_Collected data_:
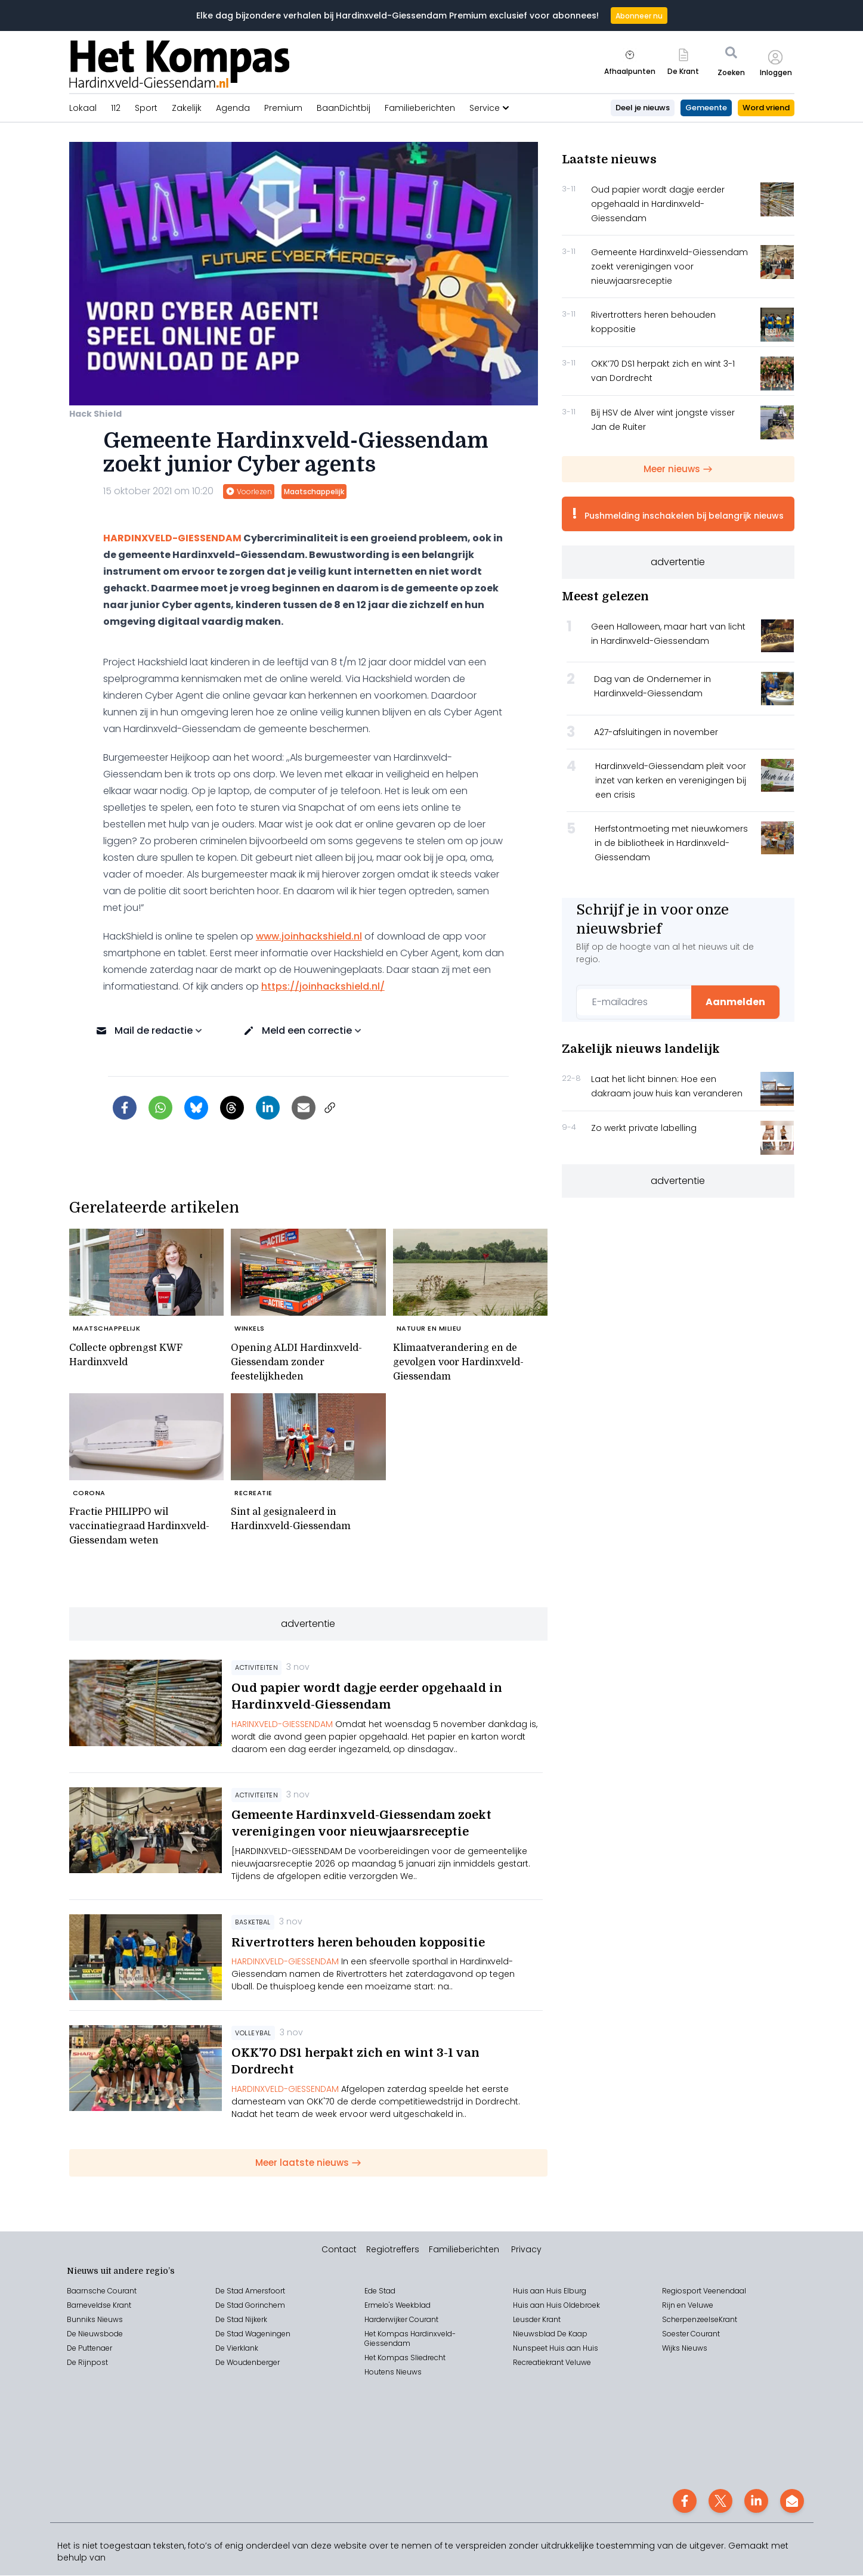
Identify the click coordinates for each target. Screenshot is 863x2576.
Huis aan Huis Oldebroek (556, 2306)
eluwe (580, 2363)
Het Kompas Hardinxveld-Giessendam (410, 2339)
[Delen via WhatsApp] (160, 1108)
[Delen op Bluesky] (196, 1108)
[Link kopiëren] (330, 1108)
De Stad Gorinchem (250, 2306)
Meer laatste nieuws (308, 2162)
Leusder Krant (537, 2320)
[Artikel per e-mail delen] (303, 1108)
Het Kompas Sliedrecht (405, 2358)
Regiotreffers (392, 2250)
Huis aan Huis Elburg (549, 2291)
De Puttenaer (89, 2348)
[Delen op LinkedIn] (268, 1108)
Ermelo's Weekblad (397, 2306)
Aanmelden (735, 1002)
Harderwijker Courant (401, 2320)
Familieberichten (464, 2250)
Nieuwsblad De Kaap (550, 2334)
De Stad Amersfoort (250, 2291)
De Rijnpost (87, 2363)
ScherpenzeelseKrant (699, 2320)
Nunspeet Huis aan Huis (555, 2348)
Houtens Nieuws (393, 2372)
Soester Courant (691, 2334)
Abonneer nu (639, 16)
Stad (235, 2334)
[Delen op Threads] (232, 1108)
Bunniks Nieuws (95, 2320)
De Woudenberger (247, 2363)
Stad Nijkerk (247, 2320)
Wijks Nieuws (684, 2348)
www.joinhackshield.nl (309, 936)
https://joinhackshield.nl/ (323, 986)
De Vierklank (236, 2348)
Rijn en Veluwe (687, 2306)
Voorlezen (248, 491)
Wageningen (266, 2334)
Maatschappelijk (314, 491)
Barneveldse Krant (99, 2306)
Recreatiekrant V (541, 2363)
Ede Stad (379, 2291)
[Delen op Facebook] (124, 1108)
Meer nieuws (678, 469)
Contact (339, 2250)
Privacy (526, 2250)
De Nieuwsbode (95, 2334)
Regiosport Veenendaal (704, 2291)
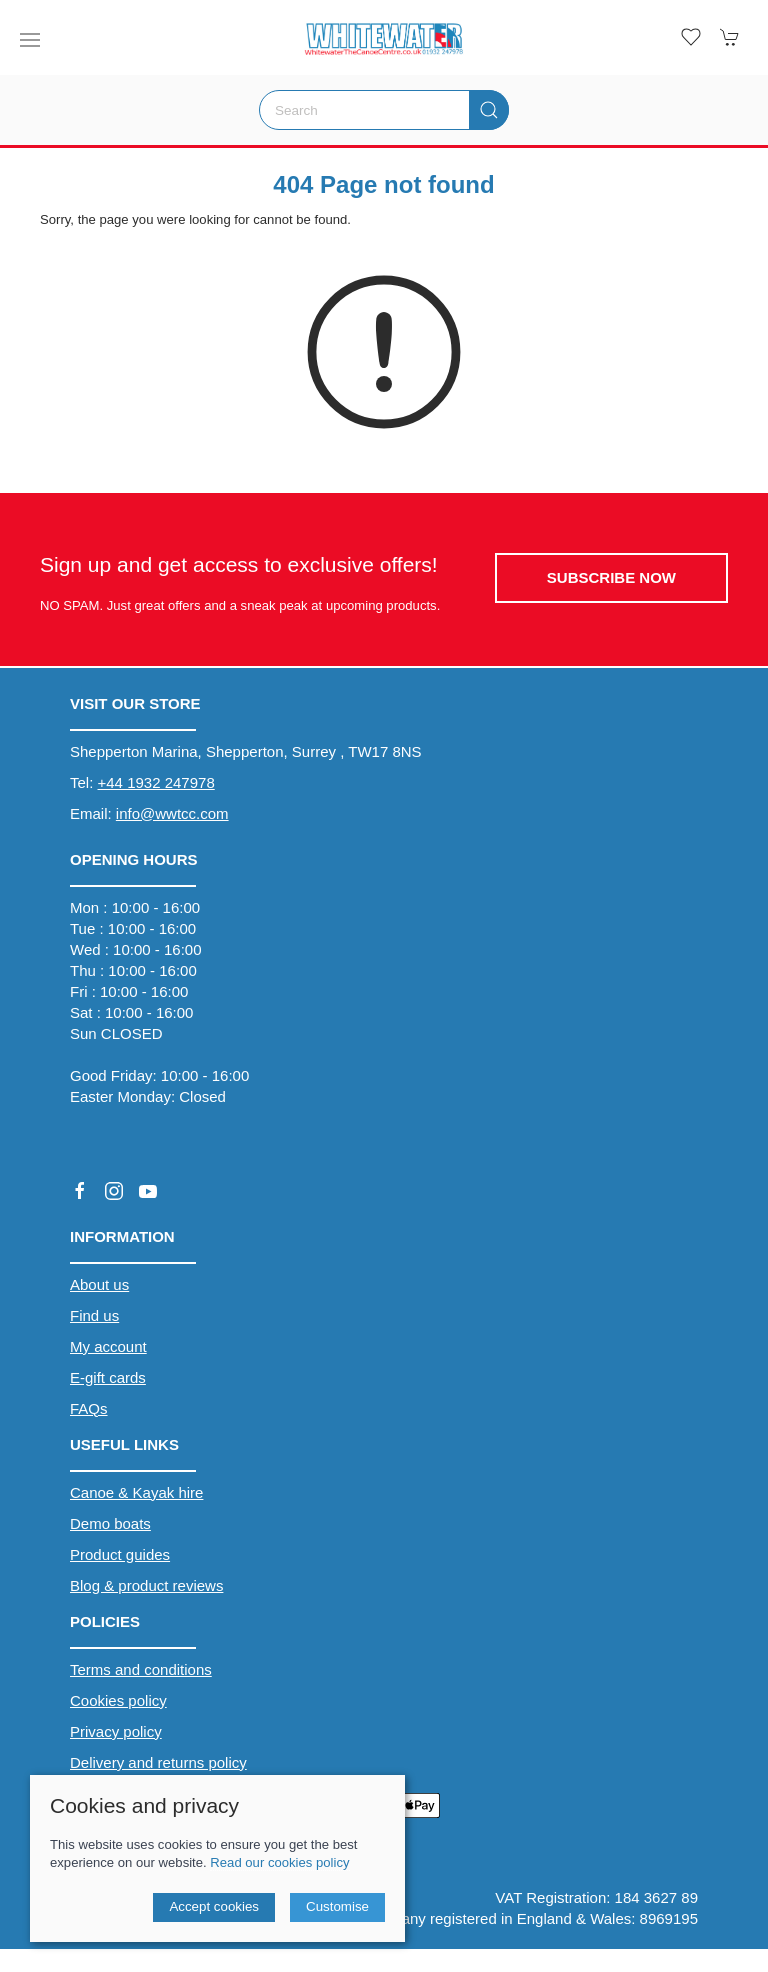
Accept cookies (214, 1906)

_What the task asks_: Your output is the lines from the top of the entries through the line containing "Ede Stad (379, 2291)", exactly as they stand. No pictures belong in it.

_Response to this task_:
Identify the click coordinates for each target. Screenshot is 863x2576.
Huis aan Huis Oldebroek (556, 2306)
eluwe (580, 2363)
Het Kompas Hardinxveld-Giessendam (410, 2339)
[Delen via WhatsApp] (160, 1108)
[Delen op Bluesky] (196, 1108)
[Link kopiëren] (330, 1108)
De Stad Gorinchem (250, 2306)
Meer laatste nieuws (308, 2162)
Leusder Krant (537, 2320)
[Artikel per e-mail delen] (303, 1108)
Het Kompas Sliedrecht (405, 2358)
Regiotreffers (392, 2250)
Huis aan Huis Elburg (549, 2291)
De Puttenaer (89, 2348)
[Delen op LinkedIn] (268, 1108)
Ermelo's Weekblad (397, 2306)
Aanmelden (735, 1002)
Harderwijker Courant (401, 2320)
Familieberichten (464, 2250)
Nieuwsblad De Kaap (550, 2334)
De Stad Amersfoort (250, 2291)
De Rijnpost (87, 2363)
ScherpenzeelseKrant (699, 2320)
Nunspeet Huis aan Huis (555, 2348)
Houtens Nieuws (393, 2372)
Soester Courant (691, 2334)
Abonneer nu (639, 16)
Stad (235, 2334)
[Delen op Threads] (232, 1108)
Bunniks Nieuws (95, 2320)
De Woudenberger (247, 2363)
Stad Nijkerk (247, 2320)
Wijks Nieuws (684, 2348)
www.joinhackshield.nl (309, 936)
https://joinhackshield.nl/ (323, 986)
De Vierklank (236, 2348)
Rijn en Veluwe (687, 2306)
Voorlezen (248, 491)
Wageningen (266, 2334)
Maatschappelijk (314, 491)
Barneveldse Krant (99, 2306)
Recreatiekrant V (541, 2363)
Ede Stad (379, 2291)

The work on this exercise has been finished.